China's main state space contractor, CASC, is signaling something its public roadmap has not yet named: a 7-meter-diameter reusable rocket that would slot between the 3.8-meter Long March 12 already flying and the 10.6-meter Long March 9 still years from debut.
The signal is not a press release. It is a procurement trail. CASC posted a tender on its electronic procurement platform for a single 7-meter-class tank-dome welding system (tender filing), the kind of equipment used to fuse the curved end caps of a rocket's fuel tanks. Separately, Shanghai-listed forging firm Wuxi Parker New Materials announced on June 4 that it had delivered a 7.5-meter-class martensitic stainless-steel ring to a panel led by CALT, CASC's launch-vehicle institute, with the Central Iron and Steel Research Institute, CISRI, also represented (WeChat announcement). The ring's diameter and the welding tool's class are both consistent with a vehicle no Chinese program has publicly designated.
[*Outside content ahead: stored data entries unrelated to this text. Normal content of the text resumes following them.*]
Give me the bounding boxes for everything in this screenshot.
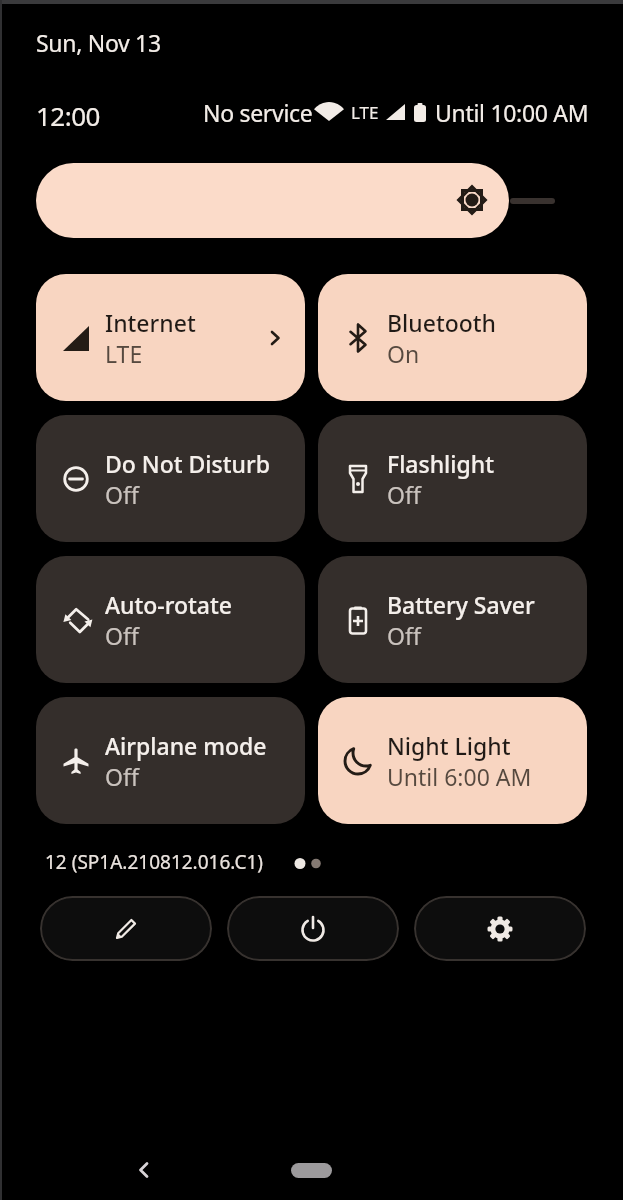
staticText: Internet (105, 307, 196, 338)
staticText: Off (105, 479, 139, 510)
staticText: Off (387, 479, 421, 510)
staticText: Airplane mode (105, 730, 267, 761)
staticText: Off (105, 620, 139, 651)
button[interactable] (40, 896, 212, 961)
staticText: Sun, Nov 13 (36, 27, 161, 58)
staticText: Do Not Disturb (105, 448, 270, 479)
staticText: Auto-rotate (105, 589, 233, 620)
button[interactable]: Do Not Disturb (36, 415, 305, 542)
staticText: Until 6:00 AM (387, 761, 532, 792)
button[interactable]: Flashlight (318, 415, 587, 542)
button[interactable]: Bluetooth (318, 274, 587, 401)
button[interactable]: Internet (36, 274, 305, 401)
staticText: Off (105, 761, 139, 792)
button[interactable] (36, 163, 509, 238)
button[interactable] (128, 1154, 160, 1186)
staticText: Night Light (387, 730, 511, 761)
button[interactable]: Airplane mode (36, 697, 305, 824)
staticText: Bluetooth (387, 307, 497, 338)
staticText: 12:00 (36, 98, 100, 133)
staticText: Until 10:00 AM (435, 97, 589, 128)
staticText: No service (203, 97, 313, 128)
button[interactable]: Auto-rotate (36, 556, 305, 683)
button[interactable] (414, 896, 586, 961)
staticText: On (387, 338, 420, 369)
button[interactable] (227, 896, 399, 961)
staticText: Battery Saver (387, 589, 535, 620)
staticText: Off (387, 620, 421, 651)
staticText: Flashlight (387, 448, 495, 479)
button[interactable]: Battery Saver (318, 556, 587, 683)
button[interactable] (291, 1163, 332, 1178)
staticText: LTE (105, 338, 143, 369)
staticText: LTE (351, 101, 379, 124)
staticText: 12 (SP1A.210812.016.C1) (45, 849, 264, 875)
button[interactable]: Night Light (318, 697, 587, 824)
The most economical read of the evidence is a structural gap. China operates reusables at the small end of the ladder, the 3.8-meter Long March 12A and 12B, designed for megaconstellation deployment and modest low Earth orbit payloads. At the heavy end sits the planned Long March 9, a 10.6-meter super-heavy targeting infrastructure-scale missions with an expected 2030s debut (SpaceNews). A 7-meter methalox, or methane-and-liquid-oxygen, partially reusable two-stage would fill the rung between them: large enough for megaconstellation batches and 25,000-50,000 kg low Earth orbit payloads, small enough to fly more often than a super-heavy and cheaper to develop than a 10-meter-class vehicle.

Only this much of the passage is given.